Thursday, December 08, 2005

And it began.... After our initial talks about the product, we got together for a big requirements gathering. Since the first version would be targeted primarily at Chimney Sweeps, I asked of our Chimney Sweep what he would want....what he would need. This was in January. I, like most people today want INSTANT results. I figured I could put together what he was asking for in 2 weeks (Using .NET), since I my AutoShop program already had much of the basic functionality he was requesting. I figured we could test it for a month and begin selling a month later. I set an initial target date of March 1st because there was a chimney sweep convention mid-march that we could sell it to. Well... it didn't quite work out that way, and boy am I glad. While I did have a functioning "1.0" product, the quality of which was similar to many things I see "just being put out there" by developers these days, it didn't go out. Compared to the 1.0 we are actually releasing next month, I feel much better about the product we are selling now. It has lots of "wow" features, and is as good as some of our competitors 5th or 6th versions.

First impressions mean everything. Perhaps if we had gotten our 1.0 out the door last year we would have made a sale or two. But I think most people would have been highly unimpressed with our product, and we still probably would have made the same changes we have in there today, so people would have constantly have been updating. Constant updates on a web app are no big deal, it doesn't require much from the user. But users do NOT want to update their software frequently, if ever, on the desktop. Techies like updating, or at least don't mind it, because its like getting the newest model of a car for free. But non-techies (whom our customers mostly consist of) just want the software to work out of the box. If it doesn't work like they expect the first time, they will not purchase from you again, and assume all future versions are similarly bad. I also go by that line of thinking. Netscape 4.7 and early 6.0 were so terrible, that even though the new Netscape is essentially Firefox, I refuse to try it because I assume its nothing but slow, buggy junk.
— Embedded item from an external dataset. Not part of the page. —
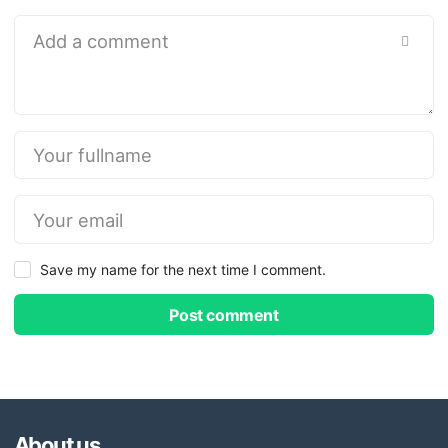
Save my name for the next time I comment.
Post comment
About us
When you release desktop software, assume its impossible to get someone to update their software. That means you can not be casual about small bugs...everything must work from 1.0. Thats the next lesson... always get a wide variety of people to test your product. What is intuitive to one person may be completely incomprehensible to the next. It never ceases to amaze me how after weeks and months of usability testing, how a new user can find something or point something out that we missed in all other rounds. Also be sure to test on a variety of computers. Using Virtual PC or VmWare is not good enough. I tested our later betas on every Windows OS using Virtual PC, and it worked with flying colors. (Well Win98 pointed out a couple things that needed to be tweaked) But low and behold, on Win XP computers running Novell, a new bug appeared. A bug that would not appear anywhere else, but made the product almost not work at all in Novell. Users will have computers loaded with spyware and viruses, they will have AMD's, they will have low ram, low hard drive. Each of these situations can present unique problems that YOU will be blamed for. "This program runs slow", could mean their computer has never been defraged and is filled with spyware. But the user does not know this. That is one reason we encourage our customers to buy PC's from us. Selling PC's and laptops is a low margin, high frustration business. If I had my choice, I wouldn't mess with the hassle, but it is more important to us that our customers have the best experience possible.
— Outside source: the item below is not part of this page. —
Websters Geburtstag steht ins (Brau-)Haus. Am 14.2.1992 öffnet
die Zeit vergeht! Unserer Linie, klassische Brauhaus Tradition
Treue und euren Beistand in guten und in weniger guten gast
So in conclusion, don't rush things. Take your time. As Eric Sink says, we are craftsmen. It is absolutely worth spending the time to polish and perfect your application, because you never know what little problem or feature is the difference between a sale and a return.

1 Comments:

At 7:55 PM, Anonymous Anonymous said...

Phil,

I'm in total agreement with you on the "take your time" advice. It took me about 18 months to get to v1.0 of my product completed (while working full-time to pay the bills).....and this required a real strong push in Sept/Oct/Nov to polish it further and get ready for my first trade show. It's easy to underestimate the work required to implement a particular feature and implement it well. I actually toyed with going to trade show last year with the belief that I could do in three to four months what ended up taking 18 mos..... I was delusional! Good luck with ChimSoft.